#### [Page images and extracted text]
- - -
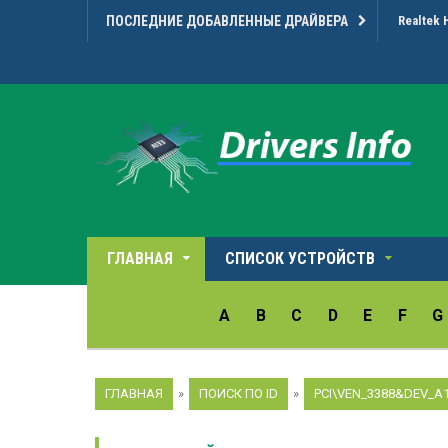
ПОСЛЕДНИЕ ДОБАВЛЕННЫЕ ДРАЙВЕРА
Realtek 
ГЛАВНАЯ
СПИСОК УСТРОЙСТВ
A
B
C
D
E
F
G
ГЛАВНАЯ
»
ПОИСК ПО ID
»
PCI\VEN_3388&DEV_A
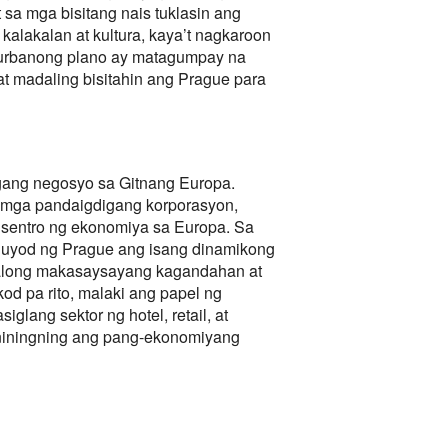
 sa mga bisitang nais tuklasin ang
kalakalan at kultura, kaya’t nagkaroon
ng urbanong plano ay matagumpay na
 madaling bisitahin ang Prague para
gang negosyo sa Gitnang Europa.
g mga pandaigdigang korporasyon,
 sentro ng ekonomiya sa Europa. Sa
guyod ng Prague ang isang dinamikong
ghalong makasaysayang kagandahan at
od pa rito, malaki ang papel ng
lang sektor ng hotel, retail, at
gniningning ang pang-ekonomiyang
- - -
#### [Work instruction]
Scan the records for the string "Prague" and show every line that contains it.

#### [Expected answer]
 madaling bisitahin ang Prague para
guyod ng Prague ang isang dinamikong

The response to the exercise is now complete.